Task.
Work out how many lines of the entries have the word "godine" in them. Respond with that number only.

══════════

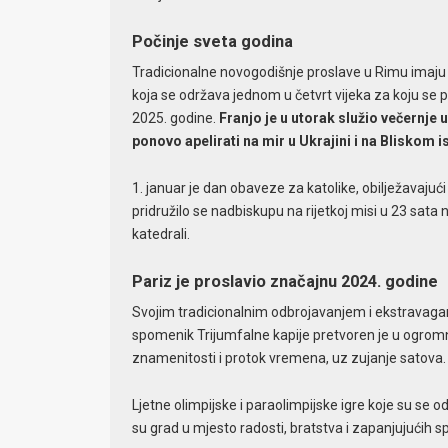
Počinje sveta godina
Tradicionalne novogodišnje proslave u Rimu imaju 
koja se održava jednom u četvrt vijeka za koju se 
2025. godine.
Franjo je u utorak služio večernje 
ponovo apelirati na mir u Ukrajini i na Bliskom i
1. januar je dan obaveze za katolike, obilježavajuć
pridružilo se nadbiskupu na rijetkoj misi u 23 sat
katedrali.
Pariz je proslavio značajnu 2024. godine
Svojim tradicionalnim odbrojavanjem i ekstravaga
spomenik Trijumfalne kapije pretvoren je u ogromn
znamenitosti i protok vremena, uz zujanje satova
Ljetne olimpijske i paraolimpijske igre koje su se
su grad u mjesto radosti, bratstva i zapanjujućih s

══════════

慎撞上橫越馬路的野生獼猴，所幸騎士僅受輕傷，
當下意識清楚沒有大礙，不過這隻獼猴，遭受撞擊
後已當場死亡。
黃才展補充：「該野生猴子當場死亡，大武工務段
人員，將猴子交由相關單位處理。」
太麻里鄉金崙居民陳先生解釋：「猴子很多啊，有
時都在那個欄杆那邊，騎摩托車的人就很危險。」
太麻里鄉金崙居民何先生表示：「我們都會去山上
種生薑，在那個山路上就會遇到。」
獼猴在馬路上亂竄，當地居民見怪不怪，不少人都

══════════

Task output.
2